Can you transcribe every entry word for word, skipping the images?

══ DATA RECORDS ══

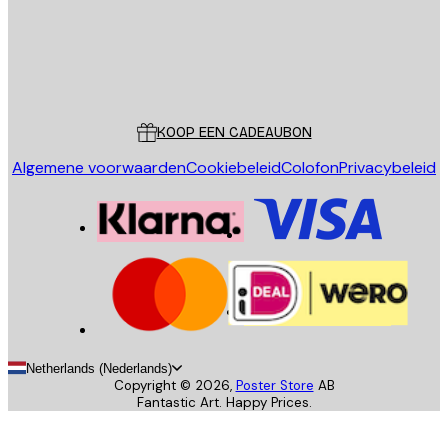
Store
Poster Store
Klantenservice
KOOP EEN CADEAUBON
Algemene voorwaarden
Cookiebeleid
Colofon
Privacybeleid
Netherlands (Nederlands)
Copyright ©
2026
,
Poster Store
AB
Fantastic Art. Happy Prices.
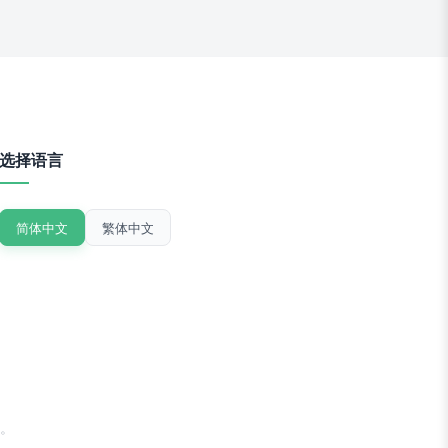
选择语言
简体中文
繁体中文
。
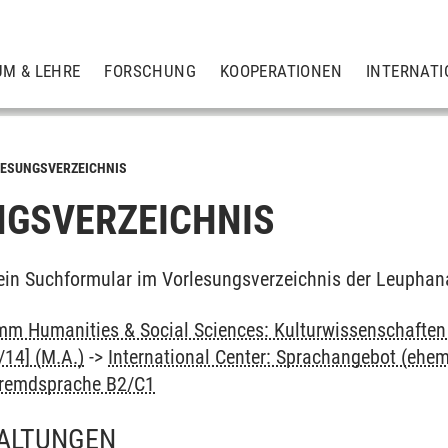
UM & LEHRE
FORSCHUNG
KOOPERATIONEN
INTERNATI
ESUNGSVERZEICHNIS
GSVERZEICHNIS
ein Suchformular im Vorlesungsverzeichnis der Leuphan
m Humanities & Social Sciences: Kulturwissenschaften -
14] (M.A.)
->
International Center: Sprachangebot (ehe
Fremdsprache B2/C1
ALTUNGEN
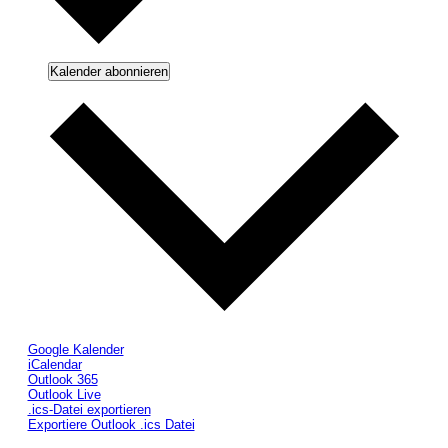
Kalender abonnieren
Google Kalender
iCalendar
Outlook 365
Outlook Live
.ics-Datei exportieren
Exportiere Outlook .ics Datei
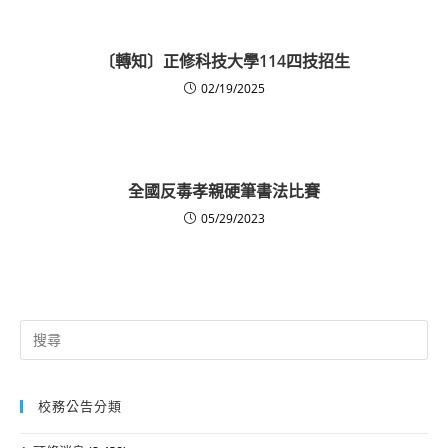
〔轉知〕正修科技大學114四技招生
02/19/2025
全國反毒孝親硬筆書法比賽
05/29/2023
Search
for:
校務公告分類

═══

• FINISHED TASK:
Store
Poster Store
Klantenservice
KOOP EEN CADEAUBON
Algemene voorwaarden
Cookiebeleid
Colofon
Privacybeleid
Netherlands (Nederlands)
Copyright ©
2026
,
Poster Store
AB
Fantastic Art. Happy Prices.
选择语言
简体中文
繁体中文
。
UM & LEHRE
FORSCHUNG
KOOPERATIONEN
INTERNATI
ESUNGSVERZEICHNIS
GSVERZEICHNIS
ein Suchformular im Vorlesungsverzeichnis der Leuphan
m Humanities & Social Sciences: Kulturwissenschaften -
14] (M.A.)
->
International Center: Sprachangebot (ehe
Fremdsprache B2/C1
ALTUNGEN
Kalender abonnieren
Google Kalender
iCalendar
Outlook 365
Outlook Live
.ics-Datei exportieren
Exportiere Outlook .ics Datei
〔轉知〕正修科技大學114四技招生
02/19/2025
全國反毒孝親硬筆書法比賽
05/29/2023
Search
for:
校務公告分類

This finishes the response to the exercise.